The revolving credit facility will mature in 2015. Any borrowings on our revolving credit facility will incur interest expense that is variable in relation to the LIBOR rate. Borrowings denominated in Canadian Dollars under the Canadian facility bear interest at a variable rate in relation to the bankers’ acceptance rate, as set forth in the revolving credit facility. In addition to paying interest on outstanding borrowings under our revolving credit facility, we are required to pay a 0.75% per annum commitment fee to the lenders in respect of the unutilized commitments thereunder and letter of credit fees equal to the LIBOR margin or the bankers’ acceptance rate, as applicable, on the undrawn amount of all outstanding letters of credit.
Senior secured notes. As of June 30, 2012, we had $118.1 million of indebtedness outstanding under our senior secured notes with annual cash interest expense of approximately $11.2 million. Our senior secured notes mature on May 1, 2017 and accrue interest at a fixed rate of 9.500%. We pay interest in cash semi-annually on May 1 and November 1 of each year. Our senior secured notes were issued in a Rule 144A exempt senior secured note offering to qualified institutional investors. The proceeds were used to fund the purchase price for the CHS Transactions and related transaction costs. In January 2011, we consummated an offer to exchange the old restricted senior secured notes for new, SEC-registered senior secured notes.
During the three months ended June 30, 2012 and 2011, the Company made partial redemptions of the senior secured notes in the amount of $21,000 and $42,000, respectively. In connection with these redemptions, the Company paid cash premiums on redemption of $630 and $1,260 for the three months ended June 30, 2012 and 2011, respectively. As a result of these partial redemptions, we accelerated the amortization of deferred debt cost of $871 and $1,871 for the three months ended June 30, 2012 and 2011, respectively. These expenses were included in interest expense for the periods reported.
Guarantees; security. The obligations under our revolving credit facility and our senior secured notes are guaranteed on a senior secured basis by the Company and each of its existing and future domestic restricted subsidiaries, other than Thermon Industries, Inc., the issuer of the senior secured notes. The obligations under our revolving credit facility are secured by a first priority perfected security interest in substantially all of our and the guarantors’ assets, subject to certain exceptions, permitted liens and encumbrances reasonably acceptable to the agent under our revolving credit facility. Our senior secured notes and guarantees are also secured by liens on substantially all of our and the guarantors’ assets, subject to certain exceptions; provided, however, that the liens are contractually subordinated to the liens thereon that secure our revolving credit facility.
Restrictive covenants.
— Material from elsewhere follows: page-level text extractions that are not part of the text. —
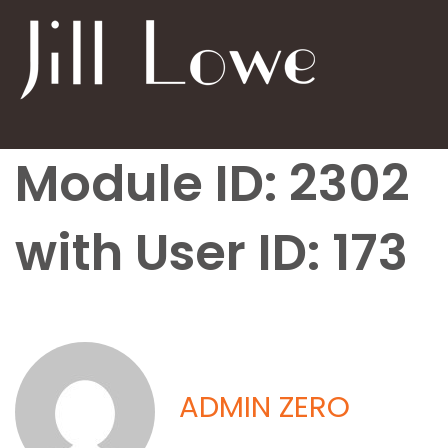
Module ID: 2302
with User ID: 173
ADMIN ZERO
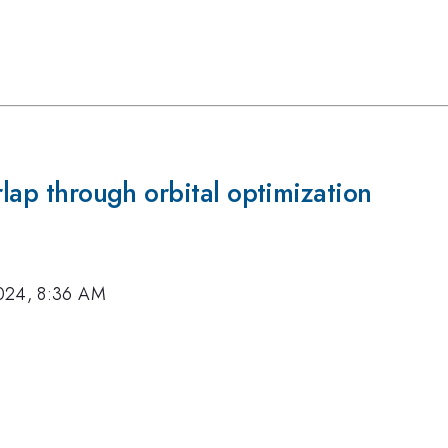
rlap through orbital optimization
024, 8:36 AM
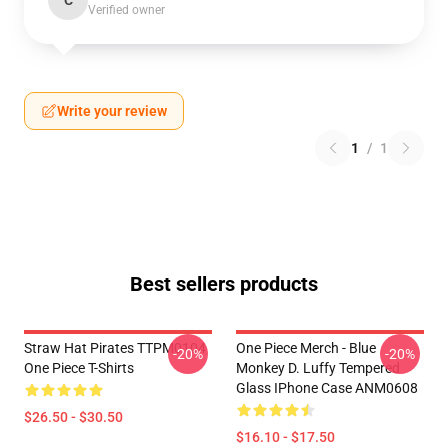
C
Verified owner
Write your review
1
/
1
Best sellers products
Straw Hat Pirates TTPM0104
One Piece Merch - Blue
-20%
-20%
One Piece T-Shirts
Monkey D. Luffy Tempered
Glass IPhone Case ANM0608
$26.50 - $30.50
$16.10 - $17.50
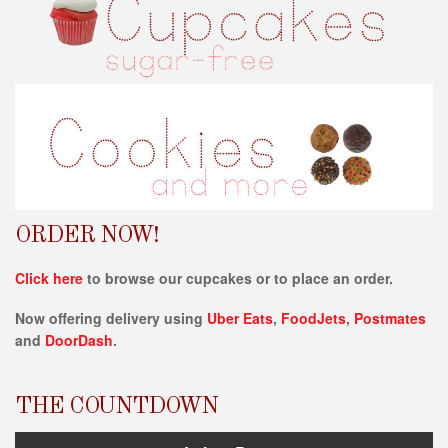
s
i
t
e
i
n
c
l
u
d
e
ORDER NOW!
s
a
Click here
to browse our cupcakes or to place an order.
n
Now offering delivery using
Uber Eats
,
FoodJets
,
Postmates
a
and
DoorDash
.
c
c
e
THE COUNTDOWN
s
s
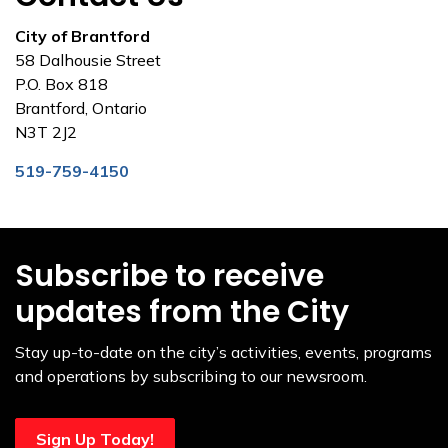
City of Brantford
58 Dalhousie Street
P.O. Box 818
Brantford, Ontario
N3T 2J2
519-759-4150
Subscribe to receive
updates from the City
Stay up-to-date on the city’s activities, events, programs
and operations by subscribing to our newsroom.
Sign Up Today!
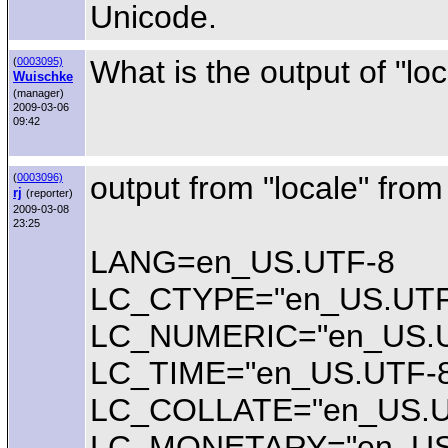
Unicode.
What is the output of "loc
(
0003095)
Wuischke
(manager)
2009-03-06
09:42
output from "locale" fro
(
0003096)
rj
(reporter)
2009-03-08
23:25
LANG=en_US.UTF-8
LC_CTYPE="en_US.UTF
LC_NUMERIC="en_US.U
LC_TIME="en_US.UTF-
LC_COLLATE="en_US.U
LC_MONETARY="en_US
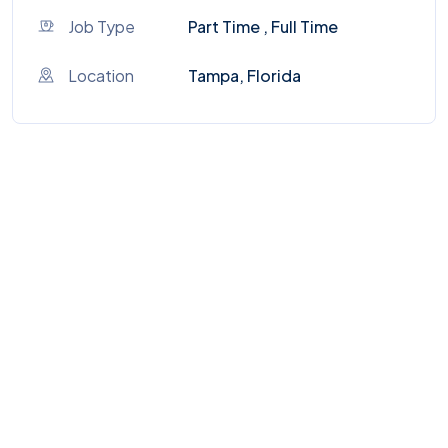
Job Type
Part Time , Full Time
Location
Tampa, Florida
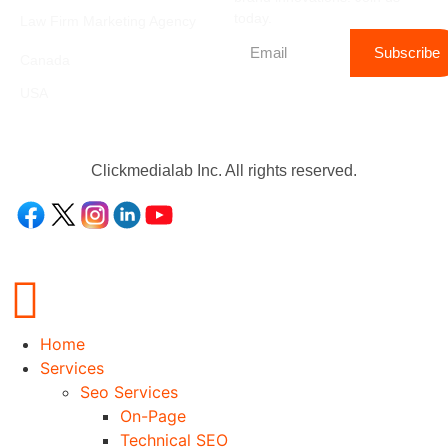
today.
Law Firm Marketing Agency
Location
Subscribe
Canada
USA
Clickmedialab Inc. All rights reserved.
Home
Services
Seo Services
On-Page
Technical SEO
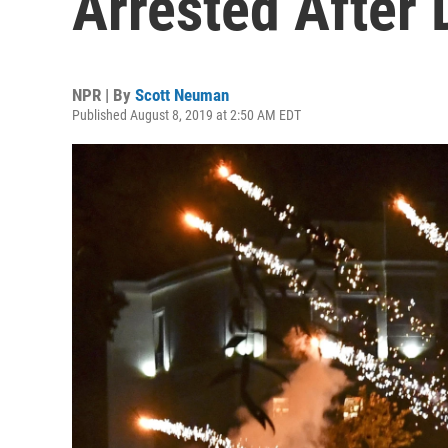
Arrested After
NPR | By
Scott Neuman
Published August 8, 2019 at 2:50 AM EDT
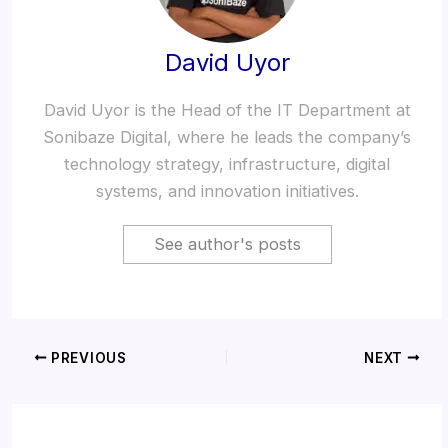
David Uyor
David Uyor is the Head of the IT Department at
Sonibaze Digital, where he leads the company’s
technology strategy, infrastructure, digital
systems, and innovation initiatives.
See author's posts
PREVIOUS
NEXT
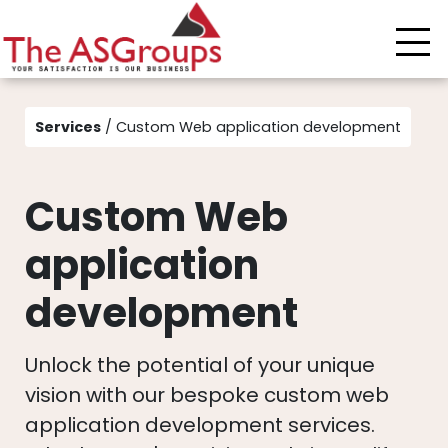
Services
/ Custom Web application development
Custom Web
application
development
Unlock the potential of your unique
vision with our bespoke custom web
application development services.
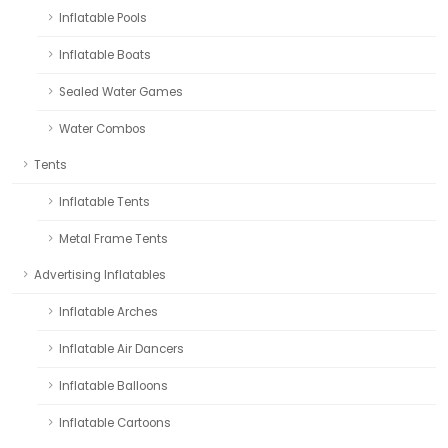
Inflatable Pools
Inflatable Boats
Sealed Water Games
Water Combos
Tents
Inflatable Tents
Metal Frame Tents
Advertising Inflatables
Inflatable Arches
Inflatable Air Dancers
Inflatable Balloons
Inflatable Cartoons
The revolving credit facility and senior secured notes contain various restrictive covenants that include restrictions or limitations on our ability to: incur additional indebtedness or issue disqualified capital stock unless certain financial tests are satisfied; pay dividends, redeem subordinated debt or make other restricted payments; make certain investments or acquisitions; issue stock of subsidiaries; grant or permit certain liens on our assets; enter into certain transactions with affiliates; merge, consolidate or transfer substantially all of our assets; incur dividend or other payment restrictions affecting certain of our subsidiaries; transfer or sell assets, including capital stock of our subsidiaries; and change the business we conduct. However, all of these covenants are subject to customary exceptions.
Foreign Currency Transaction Risk
We transact business in various foreign currencies and have established a program that primarily utilizes foreign currency forward contracts to offset the risk associated with the effects of certain foreign currency exposures. Under this program, increases or decreases in our foreign currency exposures are offset by gains or losses on the forward contracts, to mitigate the possibility of foreign currency transaction gains or losses. These foreign currency exposures typically arise from intercompany transactions. Our forward contracts generally have terms of 90 days or less. We do not use forward contracts for trading purposes nor do we designate these forward contracts as hedging instruments pursuant to ASC 815. We adjust the carrying amount of all contracts to their fair value at the end of each reporting period and unrealized gains and losses are included in our results of operations for that period. These gains and losses largely offset gains and losses resulting from settlement of payments received from our foreign operations which are settled in U.S. dollars. All outstanding foreign currency forward contracts are marked to market at the end of the period with unrealized gains and losses included in miscellaneous expense. The fair value is determined by quoted prices from active foreign currency markets (Level 2 fair value). The balance sheet reflects unrealized gains within prepaid expenses and other current assets and unrealized losses within accrued liabilities. Our ultimate realized gain or loss with respect to currency fluctuations will depend on the currency exchange rates and other factors in effect as the contracts mature. As of June 30, 2012 and March 31, 2012, the notional amounts of forward contracts we held to sell U.S. Dollars in exchange for other major international currencies were $10,697 and $14,429, respectively.
Net foreign exchange transaction gains or losses included in the accompanying condensed consolidated statements of operations were a gain of $52 and a loss of $92 in the three months ended June 30, 2012 and 2011, respectively. The fair values of foreign currency forward contracts were not significant individually and approximated a gain of $28 at June 30, 2012 and a loss of $188 at March 31, 2012.